Kakek itu menjelaskan sesuatu yang saat itu terasa tak asing tetapi sekaligus baru bagi Lavallo. Kepada tamunya itu, ia memaparkan tentang adanya Tuhan Yang Maha Esa. Bahwa kehidupan ini dijalani dengan melakukan lima tahapan. Belakangan, Lavallo mengetahui, yang dibicarakan sang kakek ialah rukun Islam.
"Mempercayai satu Tuhan, berdoa lima kali dalam sehari, membantu orang lain, beribadah selama bulan Ramadhan, dan berziarah yakni haji. Ia terus menjelaskan itu semua, sehingga aku menjadi tertarik. Itu terdengar seperti untuk pertama kalinya aku menerima kebenaran," kenang Lavallo.
Setelah mendalami Islam, ia merasa justru sedang memahami dirinya sendiri. Dan, itu menjadi pengalaman yang luar biasa dan indah baginya. Dalam usia 22 tahun, ia pun memutuskan untuk menjadi seorang Muslim.
"Jadi aku mengucapkan syahadat pada malam hari itu juga di depan sang kakek. Hari berikutnya, kami pergi ke masjid setempat dan menjumpai seorang imam di sana, Sempat berdiskusi lebih lama. Lantas, ia membimbingku untuk mengucapkan syahadat kembali, dalam bahasa Arab, Inggris, dan Swahili," papar dia.
Sesudah itu, Lavallo mengikuti shalat isya berjamaah. Sang imam kemudian memperkenalkannya kepada seluruh jamaah, yang agaknya terheran-heran ada seorang bule ikut dalam shaf. Setelah disampaikan bahwa pria muda ini baru saja bersyahadat, mereka sontak mengatakan alhamdulillah! Mereka semua bersalaman, memeluknya dengan perasaan bahagia.
Suka cita tak berhenti di sana. Keesokan harinya, Lavallo menceritakan, beberapa warga setempat mengadakan perayaan untuknya. Seekor kambing disembelih dan dimasak untuk sajian. Pada hari terakhir liburannya, ia merasa sangat tersanjung dengan kemurahan hati mereka.
Sebagai seorang Muslim, ia merasa amat bersyukur.
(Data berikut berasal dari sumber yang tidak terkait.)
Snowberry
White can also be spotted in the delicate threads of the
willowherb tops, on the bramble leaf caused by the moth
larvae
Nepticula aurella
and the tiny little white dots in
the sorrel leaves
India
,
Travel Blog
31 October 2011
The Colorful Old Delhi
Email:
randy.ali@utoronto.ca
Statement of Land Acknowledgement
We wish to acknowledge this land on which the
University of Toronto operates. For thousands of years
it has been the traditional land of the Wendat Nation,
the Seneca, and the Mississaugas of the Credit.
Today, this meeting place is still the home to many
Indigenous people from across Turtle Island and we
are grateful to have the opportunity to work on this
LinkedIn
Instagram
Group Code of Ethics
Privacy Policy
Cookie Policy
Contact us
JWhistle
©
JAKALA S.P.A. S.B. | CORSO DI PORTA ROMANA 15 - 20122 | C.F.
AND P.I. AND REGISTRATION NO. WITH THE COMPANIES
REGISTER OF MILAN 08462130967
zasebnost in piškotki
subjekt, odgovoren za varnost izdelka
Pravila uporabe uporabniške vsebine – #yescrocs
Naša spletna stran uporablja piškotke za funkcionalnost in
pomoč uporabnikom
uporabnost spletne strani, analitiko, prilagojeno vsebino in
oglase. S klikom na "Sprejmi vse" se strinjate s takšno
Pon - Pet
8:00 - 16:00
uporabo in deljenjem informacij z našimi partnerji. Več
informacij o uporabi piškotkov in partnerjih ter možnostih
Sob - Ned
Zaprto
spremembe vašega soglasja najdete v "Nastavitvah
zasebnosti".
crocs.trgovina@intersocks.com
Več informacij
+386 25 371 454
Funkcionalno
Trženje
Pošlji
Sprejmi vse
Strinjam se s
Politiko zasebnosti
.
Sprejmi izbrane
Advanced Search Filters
Pengala mannya melanglang buana akhirnya mempertemukannya dengan hidayah dari Allah SWT. Perjumpaannya dengan seorang tua di Tanzania, hingga pekerjaannya kini di Abu Dhabi, membuatnya semakin merasa sebagai bagian dari komunitas yang lebih besar: umat Islam.
Akan tetapi, Lavallo merasa kini cukup disibukkan dengan berbagai pekerjaan. Waktu untuk mempelajari Islam terasa semakin sempit. Ia berharap, tak kian tenggelam dalam ketidaktahuan tentang agamanya. "Bagaimanapun, aku senang selama bertahun-tahun aku terus berupaya menjadi Muslim yang baik, kata dia.
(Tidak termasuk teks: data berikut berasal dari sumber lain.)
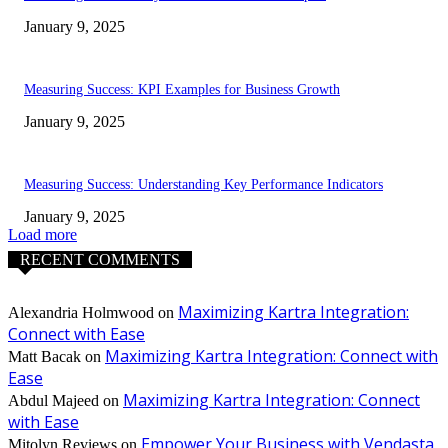
January 9, 2025
Measuring Success: KPI Examples for Business Growth
January 9, 2025
Measuring Success: Understanding Key Performance Indicators
January 9, 2025
Load more
RECENT COMMENTS
Maximizing Kartra Integration:
Alexandria Holmwood
on
Connect with Ease
Maximizing Kartra Integration: Connect with
Matt Bacak
on
Ease
Maximizing Kartra Integration: Connect
Abdul Majeed
on
with Ease
Empower Your Business with Vendasta
Mitolyn Reviews
on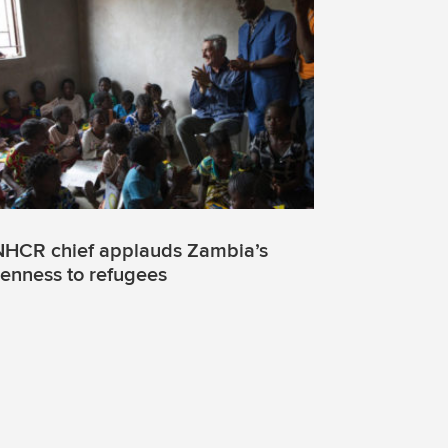
HCR chief applauds Zambia’s
enness to refugees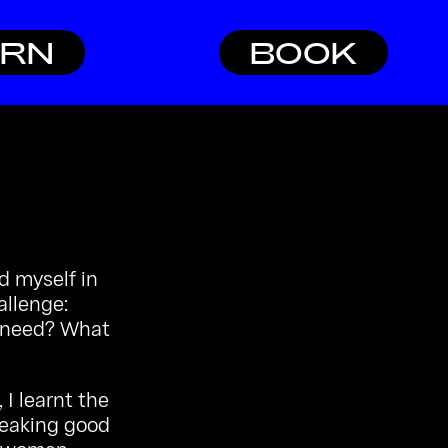
ARN
BOOK
nd myself in
allenge:
I need? What
I learnt the
reaking good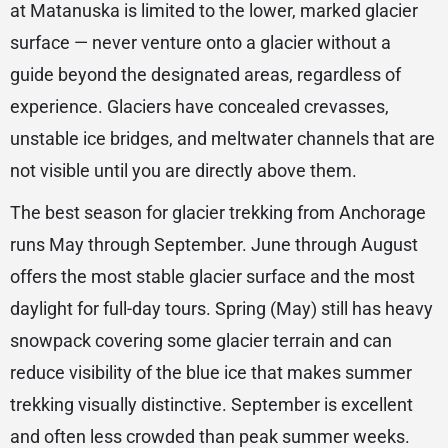
at Matanuska is limited to the lower, marked glacier
surface — never venture onto a glacier without a
guide beyond the designated areas, regardless of
experience. Glaciers have concealed crevasses,
unstable ice bridges, and meltwater channels that are
not visible until you are directly above them.
The best season for glacier trekking from Anchorage
runs May through September. June through August
offers the most stable glacier surface and the most
daylight for full-day tours. Spring (May) still has heavy
snowpack covering some glacier terrain and can
reduce visibility of the blue ice that makes summer
trekking visually distinctive. September is excellent
and often less crowded than peak summer weeks.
Bertahun setelah ikrar syahadatnya yang pertama, Lavallo kembali ke desa kecil di Tanzania itu. Ia berjumpa dengan orang-orang yang telah menyambutnya dalam iman dan Islam. Tentunya, sang kakek yang menjadi perantara hidayah tak akan pernah dilupakannya.
Betapapun demikian, ia tak lantas memutuskan untuk tinggal di sana. Lavallo lebih memilih Uni Emi rat Arab (UEA). Sebab, di sanalah ia bekerja sebagai seorang konsultan manajemen. Ia merasa, UEA merupakan negara yang paling nyaman untuk mengamalkan Islam sekaligus mengejar karier.
"Bahkan sebelum aku mengenal Islam, iman kepada Tuhan selalu menjadi yang paling penting dalam hidup ini menurutku. Dan, sejak menjadi Muslim aku merasa semakin dekat dengan kasih- sayang-Nya. Ini benar-benar menakjubkan. Tentu, sebagai manusia aku mungkin berubah dari waktu ke waktu, tetapi aku merasa iman akan selalu membimbingku tetap di jalan yang lurus," kata dia, seperti dikutip Islamic Finder.